Abregu (36-1, 29 KOs) has won seven straight fights, six inside the distance, since falling by unanimous decision to two-division titlist Tim Bradley in 2010. Among Abregu’s victories during his run was a seventh-round knockout against previously unbeaten prospect Thomas Dulorme in 2012.

Luis Abregu workout farinaIn April, Abregu ended a nearly one-year ring absence against the previously unbeaten Jean Carlos Prada, rising from a seventh-round knockdown to score a knockout in the eighth before his countrymen in Argentina.

Abregu had been out of action action since April of last year due to an injured right hand, but impressively ended a streak of three straight knockout victories by Prada. Prior to Prada, Abregu scored a unanimous decision over Antonin Decarie, who entered their fight with a mark of 27-1.

“I’m expecting a hungry fighter, a strong fighter. Somebody who sees nothing but winning,” said Ali. “He wants to win, and he wants to take me out of his way. He’s a great fighter and I have respect for him, but I’m ready to go out there and perform.”

Abregu-Ali represents a collaboration between Golden Boy Promotions, which handles Hopkins and Ali, and longtime rival Top Rank Promotions, which promotes Abregu.

“In addition to representing myself, I always feel like I’m representing Golden Boy, too,” said Ali. “It’s great to bring everyone together. I think we should all work together. It’s for the boxing fans and everybody that’s watching.”

Abregu concurred.

“I think it’s definitely a good thing when two important boxing companies work together,” said Abregu. “This opens more doors for boxers and it gives all of us better and bigger opportunities.”

Ali will be fighting only about a 2 1/2-hour drive south from his hometown of Brooklyn. He has been a regular at the New York borough’s Barclays Center since it opened in 2012, having fought there in three of his past four fights. His most recent appearance was in August, when Ali scored a split-decision victory over Jeremy Bryan.

“Being a Brooklyn fighter means a lot to me. I was born and raised here. Everybody is hungry here, and there have been so many great fighters from here,” said Ali.
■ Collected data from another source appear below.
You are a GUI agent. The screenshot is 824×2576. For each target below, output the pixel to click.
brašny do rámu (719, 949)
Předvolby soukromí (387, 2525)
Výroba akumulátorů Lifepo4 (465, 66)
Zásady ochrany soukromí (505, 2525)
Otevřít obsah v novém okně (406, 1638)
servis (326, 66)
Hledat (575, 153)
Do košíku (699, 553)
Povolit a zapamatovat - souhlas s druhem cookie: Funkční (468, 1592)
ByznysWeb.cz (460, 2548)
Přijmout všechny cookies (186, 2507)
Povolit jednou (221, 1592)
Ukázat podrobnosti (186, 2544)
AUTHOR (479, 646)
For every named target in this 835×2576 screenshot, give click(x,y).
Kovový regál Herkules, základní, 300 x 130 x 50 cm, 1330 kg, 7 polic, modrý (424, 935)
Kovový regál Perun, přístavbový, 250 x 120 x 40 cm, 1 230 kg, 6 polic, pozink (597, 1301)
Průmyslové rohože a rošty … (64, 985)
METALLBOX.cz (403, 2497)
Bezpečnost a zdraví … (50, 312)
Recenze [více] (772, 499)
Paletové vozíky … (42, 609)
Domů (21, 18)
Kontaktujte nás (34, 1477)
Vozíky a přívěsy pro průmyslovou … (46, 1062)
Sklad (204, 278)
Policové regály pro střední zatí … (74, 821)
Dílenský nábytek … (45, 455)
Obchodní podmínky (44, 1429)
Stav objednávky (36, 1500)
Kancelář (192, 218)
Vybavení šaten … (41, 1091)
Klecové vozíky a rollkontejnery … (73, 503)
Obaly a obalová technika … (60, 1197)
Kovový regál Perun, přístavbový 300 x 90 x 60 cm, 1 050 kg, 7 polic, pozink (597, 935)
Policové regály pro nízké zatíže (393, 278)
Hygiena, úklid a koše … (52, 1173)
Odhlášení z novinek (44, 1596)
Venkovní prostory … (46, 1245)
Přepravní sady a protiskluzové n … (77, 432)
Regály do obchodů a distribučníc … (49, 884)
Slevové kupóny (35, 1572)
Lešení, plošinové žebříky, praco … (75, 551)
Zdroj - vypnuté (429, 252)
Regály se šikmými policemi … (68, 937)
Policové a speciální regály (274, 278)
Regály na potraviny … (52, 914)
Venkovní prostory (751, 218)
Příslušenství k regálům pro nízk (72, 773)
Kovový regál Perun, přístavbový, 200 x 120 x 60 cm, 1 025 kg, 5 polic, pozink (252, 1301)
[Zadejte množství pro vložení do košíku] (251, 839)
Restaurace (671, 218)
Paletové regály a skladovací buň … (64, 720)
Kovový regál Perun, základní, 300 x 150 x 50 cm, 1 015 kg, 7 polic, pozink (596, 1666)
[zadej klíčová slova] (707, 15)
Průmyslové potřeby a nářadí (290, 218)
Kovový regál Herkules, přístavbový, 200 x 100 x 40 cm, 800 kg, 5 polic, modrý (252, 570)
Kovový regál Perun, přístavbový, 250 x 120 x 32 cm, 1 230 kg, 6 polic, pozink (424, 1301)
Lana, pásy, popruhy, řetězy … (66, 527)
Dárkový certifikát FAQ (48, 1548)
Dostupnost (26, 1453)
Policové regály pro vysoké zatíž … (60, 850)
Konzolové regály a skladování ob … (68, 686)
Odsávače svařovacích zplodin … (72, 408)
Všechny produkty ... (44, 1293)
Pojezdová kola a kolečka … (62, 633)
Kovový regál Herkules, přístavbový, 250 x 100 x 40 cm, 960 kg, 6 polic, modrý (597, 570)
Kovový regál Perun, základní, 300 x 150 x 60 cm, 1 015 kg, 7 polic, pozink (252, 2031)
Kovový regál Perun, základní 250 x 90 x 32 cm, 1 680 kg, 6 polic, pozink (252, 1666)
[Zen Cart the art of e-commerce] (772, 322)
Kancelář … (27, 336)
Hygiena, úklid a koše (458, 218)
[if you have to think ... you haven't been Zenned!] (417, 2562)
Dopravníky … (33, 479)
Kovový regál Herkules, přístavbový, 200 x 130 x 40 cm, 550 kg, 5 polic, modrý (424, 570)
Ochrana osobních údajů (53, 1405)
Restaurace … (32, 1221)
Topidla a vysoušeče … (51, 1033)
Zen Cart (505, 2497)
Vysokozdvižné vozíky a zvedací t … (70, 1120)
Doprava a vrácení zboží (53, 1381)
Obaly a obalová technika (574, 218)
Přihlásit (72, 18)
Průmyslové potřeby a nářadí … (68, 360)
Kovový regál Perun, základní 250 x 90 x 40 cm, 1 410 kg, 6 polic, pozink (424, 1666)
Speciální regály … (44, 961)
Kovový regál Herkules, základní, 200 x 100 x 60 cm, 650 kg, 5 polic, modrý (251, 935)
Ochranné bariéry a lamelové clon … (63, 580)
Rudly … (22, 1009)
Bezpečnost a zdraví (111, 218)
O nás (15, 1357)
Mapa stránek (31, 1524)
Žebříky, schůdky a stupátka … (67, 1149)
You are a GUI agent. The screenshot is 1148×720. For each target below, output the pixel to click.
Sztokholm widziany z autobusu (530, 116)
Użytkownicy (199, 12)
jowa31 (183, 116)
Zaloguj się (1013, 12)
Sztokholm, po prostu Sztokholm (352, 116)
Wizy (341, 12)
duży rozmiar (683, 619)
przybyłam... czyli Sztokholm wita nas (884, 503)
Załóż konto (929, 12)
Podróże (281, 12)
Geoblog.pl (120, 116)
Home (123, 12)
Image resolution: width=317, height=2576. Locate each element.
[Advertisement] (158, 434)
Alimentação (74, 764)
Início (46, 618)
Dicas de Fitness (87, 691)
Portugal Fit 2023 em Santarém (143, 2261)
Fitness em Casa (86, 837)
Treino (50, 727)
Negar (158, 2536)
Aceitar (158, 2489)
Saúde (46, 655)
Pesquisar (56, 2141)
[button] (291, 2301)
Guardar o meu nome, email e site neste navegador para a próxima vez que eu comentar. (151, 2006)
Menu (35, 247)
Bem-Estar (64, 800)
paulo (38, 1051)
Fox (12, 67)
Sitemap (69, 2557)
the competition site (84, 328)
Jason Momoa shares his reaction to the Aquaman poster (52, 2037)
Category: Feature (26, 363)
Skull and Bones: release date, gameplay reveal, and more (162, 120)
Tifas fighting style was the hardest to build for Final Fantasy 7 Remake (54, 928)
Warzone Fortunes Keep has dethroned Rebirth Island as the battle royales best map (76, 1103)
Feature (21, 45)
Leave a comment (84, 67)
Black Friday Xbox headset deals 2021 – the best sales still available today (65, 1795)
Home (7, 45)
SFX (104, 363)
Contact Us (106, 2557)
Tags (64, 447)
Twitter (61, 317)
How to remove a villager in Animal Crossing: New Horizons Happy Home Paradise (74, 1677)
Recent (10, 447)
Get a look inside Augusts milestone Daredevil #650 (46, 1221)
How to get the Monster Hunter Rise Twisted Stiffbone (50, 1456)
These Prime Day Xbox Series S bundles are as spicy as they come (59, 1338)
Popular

“Even though it’s not like how it used to be, I’m trying to bring it back as well. There’s a lot of those guys I look up to, Mike Tyson obviously. I’m close with Paulie Malignaggi and Luis Collazo. Can’t forget about Riddick Bowe and Mark Breland. There are so many great ones, I can’t remember them all.”

Abregu is the latest Argentine to land a high-profile fight on American airwaves, and he’s hoping to achieve the success of his “Argentinian brothers Marcos Maidana, Lucas Matthysse and Diego Chaves” as well as former RING middleweight champion Sergio Martinez.

“I am very proud to represent my country, and I also know that is a great responsibility,” said Abregu. “That is why I will do my best to take a win back to Argentina for all of the people there.”